Yapıcı gazetecilik teorisyenlerinin kutuplaşmaya dair, günümüz konjonktürünü yakından ilgilendiren başka açıklamaları da var. Örneğin, politikayı kapsayan yapıcı gazetecilik, siyasetçileri, partizan konuşma noktalarından uzaklaştıracağı ve toplumun acil sorunlarını ele almak için somut önerilere yönlendireceği inancıyla, at yarışı spikerliğinden (Rahmetli Erbakan Hoca bu tabiri zaman zaman kullanırdı) daha çok vatandaşların bilinçli kararlar verebilmeleri için gerekli detaylara odaklanmayı tercih etmekte.
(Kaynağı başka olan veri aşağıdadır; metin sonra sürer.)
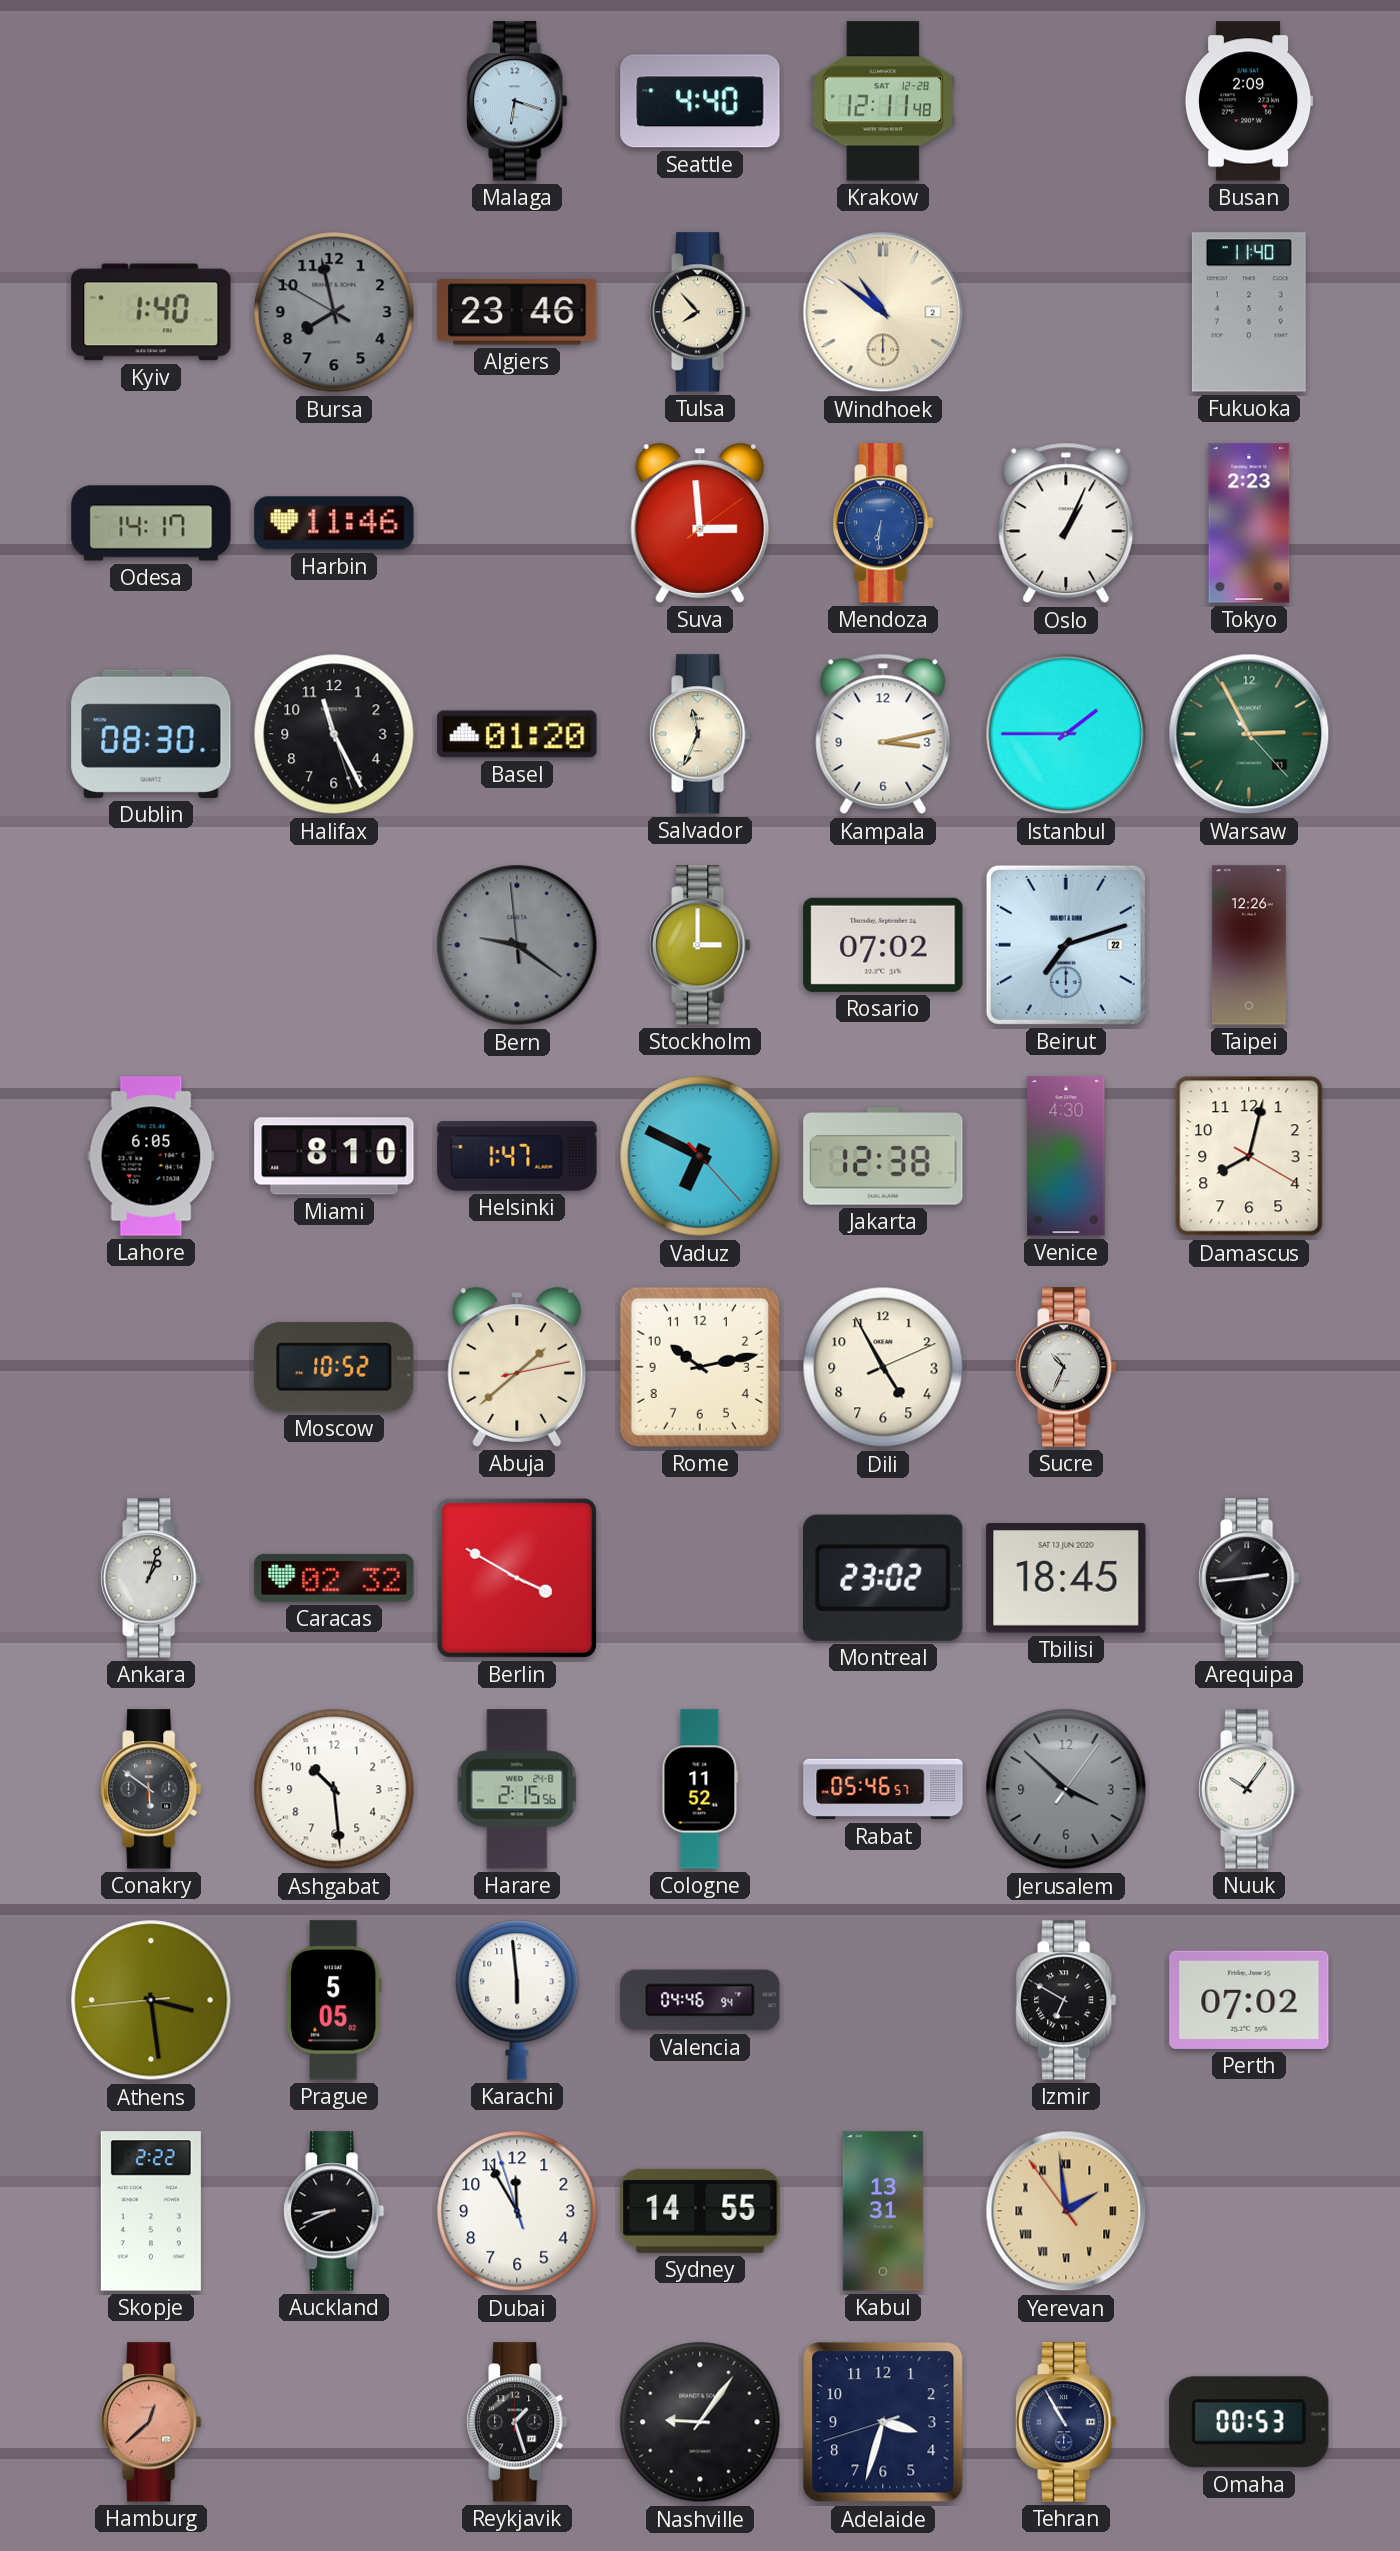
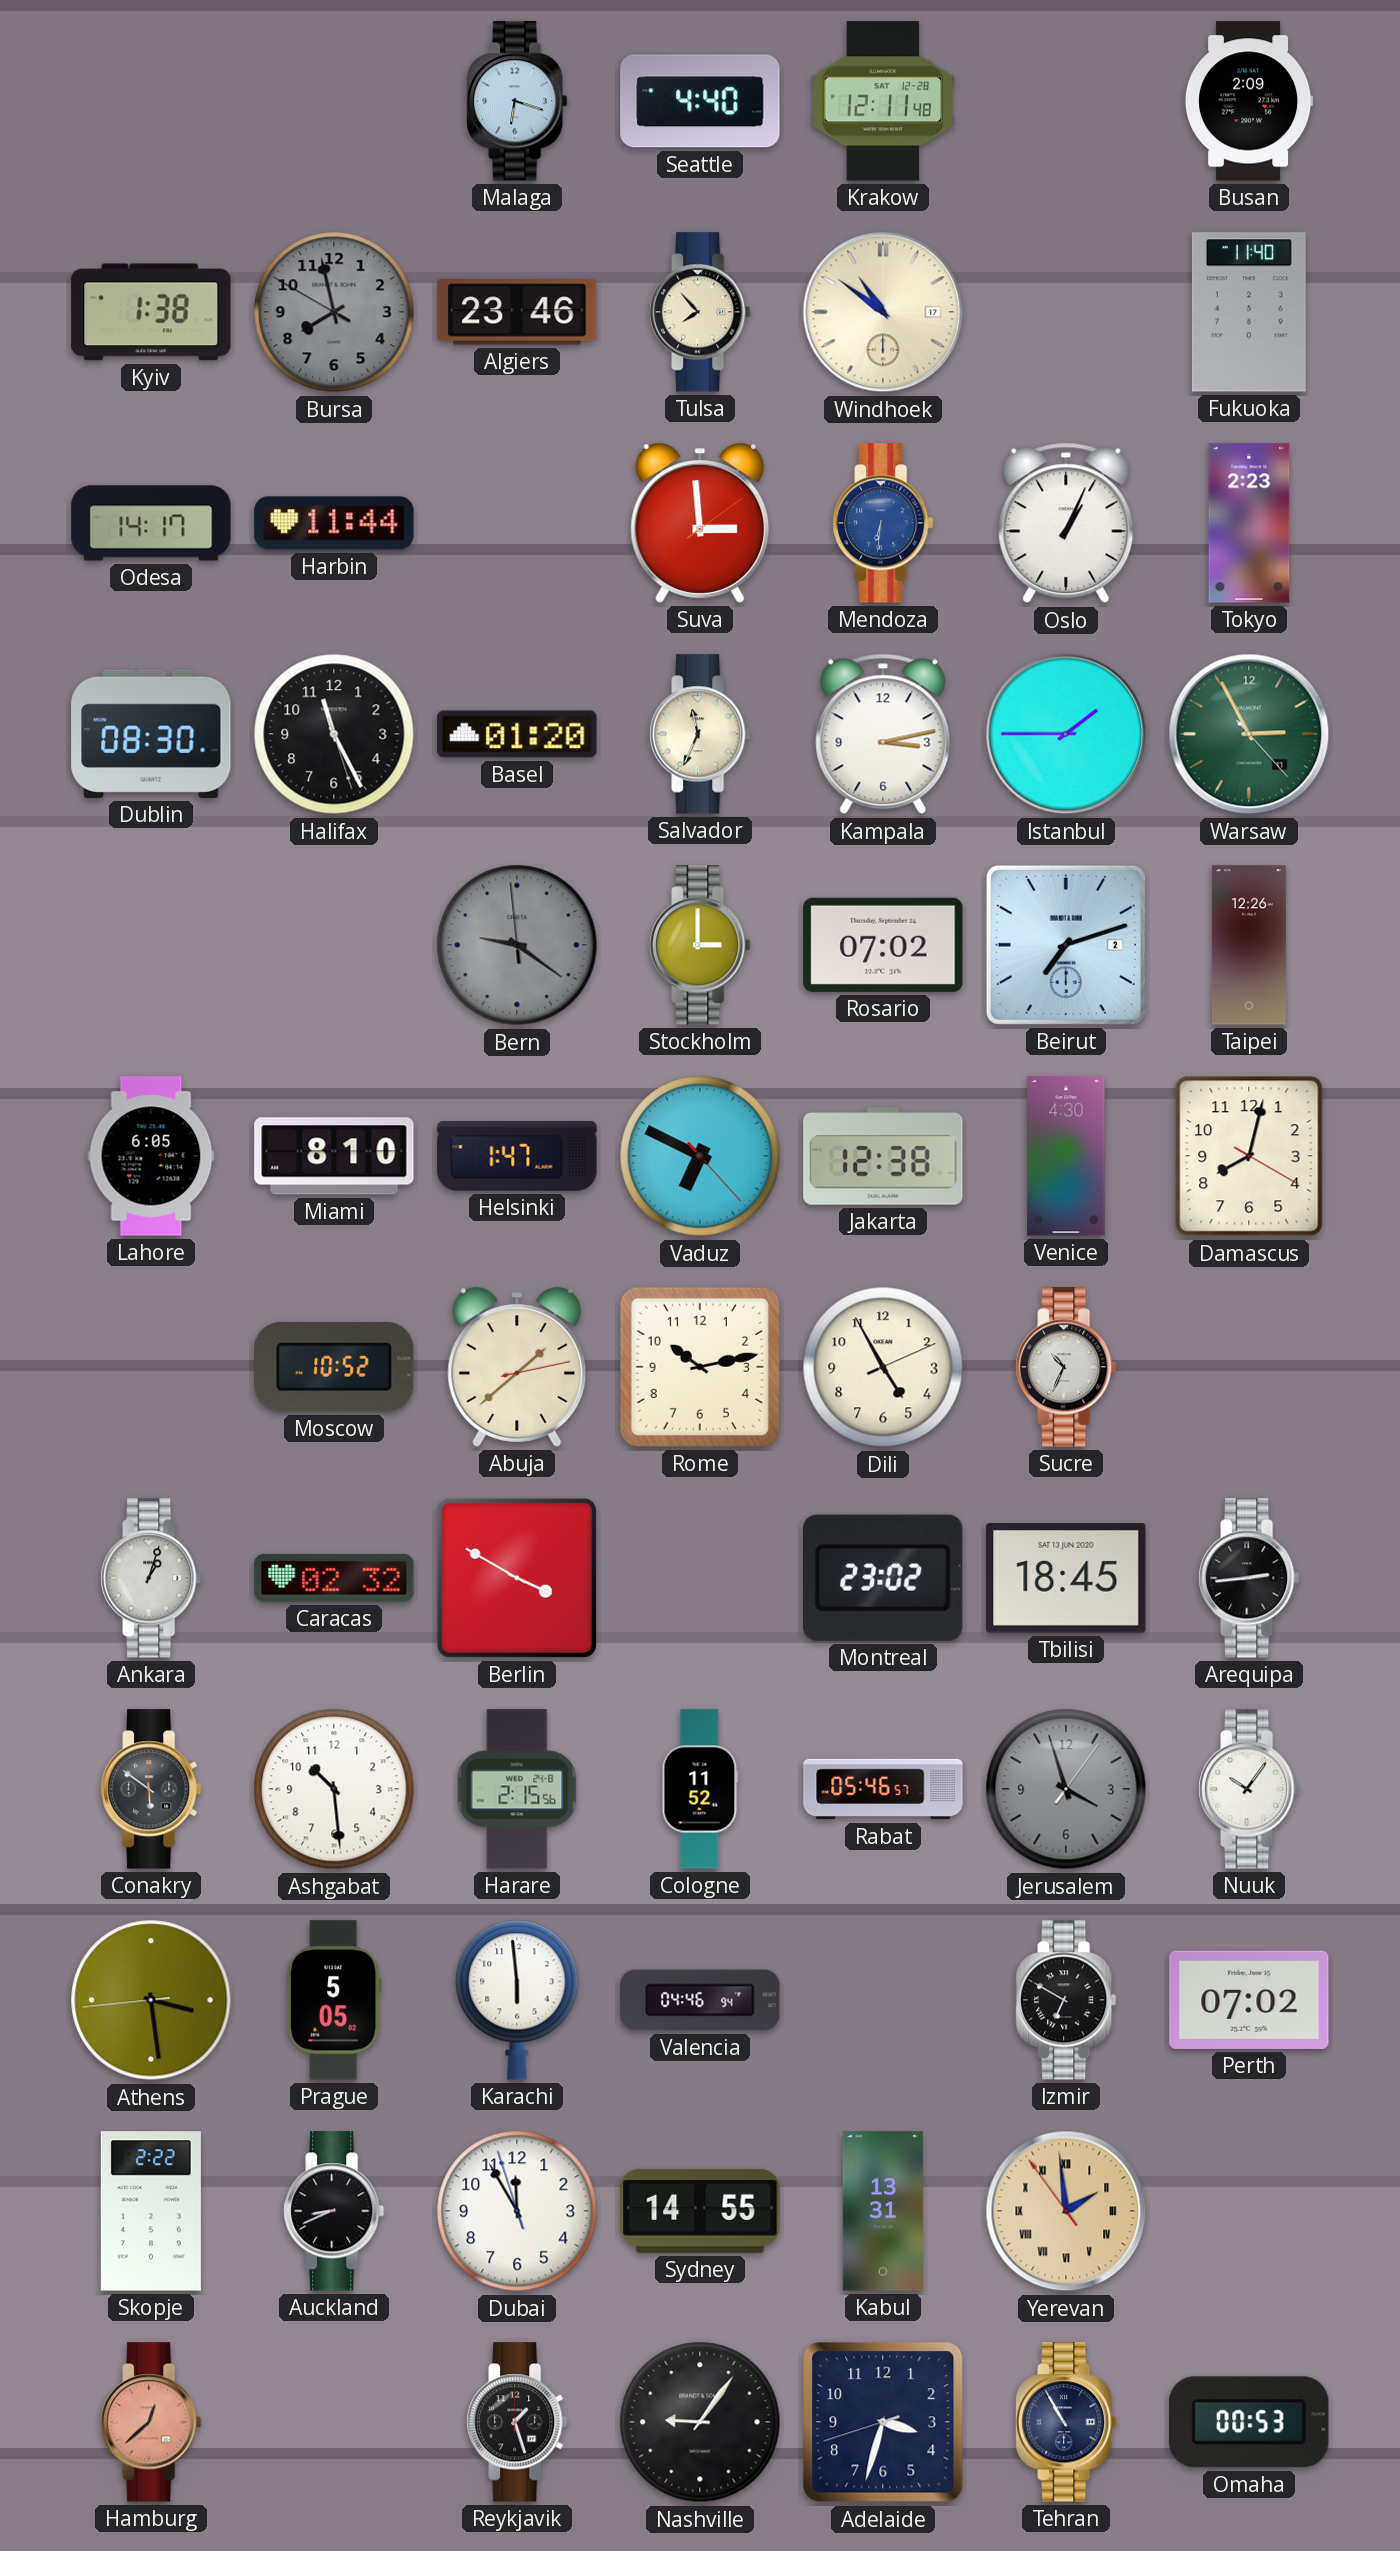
Kyiv: 1:40 -> 1:38
Windhoek date: 2 -> 17
Harbin: 11:46 -> 11:44
Beirut date: 22 -> 2
Jerusalem: 3:52 -> 3:57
Toplumun farklı kesimleri arasındaki bilgi açığını kapatmaya dönük mesafe almayı da ilave bir fayda olarak değerlendirebilirsiniz.
Yapıcı gazetecilik Türkiye’de İletişim fakülteleri müfredatına girmeli, RTÜK’ün ve ilgili diğer kuruluşların, ulusal ve yerel düzey meslek örgütlerinin eğitim programlarında gereken ilgiyi görmeli. Ülkemizde şimdiye kadarki ortam yapıcı gazetecilik için son derece elverişsizdi. Ancak 31 Mart sonrasında bu durumun değişebileceğine dair bazı sinyaller var. Bu sinyalleri, yalnızca medya bağlamında değil toplum olarak da doğru okumalıyız. Politika değişikliğine gidenler, kendileriyle birlikte çevrelerini de değişime ikna etmeliler. Dua edemezsin, başörtüsü takamazsın gibi İslamofobik ve kültürel ırkçı reaksiyonlar II. Yüzyıl Türkiyesine yakışmıyor. Bu tür reaksiyonlar medyanın bir kesimince değil, tümü tarafından eleştirel, yapıcı ve yol gösterici bir tarzda çerçevelenmeli. Laikliğin İslamofobi ve/ya kültürel ırkçılığa gerekçe yapılmasının toplumsal barışa hizmet etmeyeceği artık anlaşılmalı.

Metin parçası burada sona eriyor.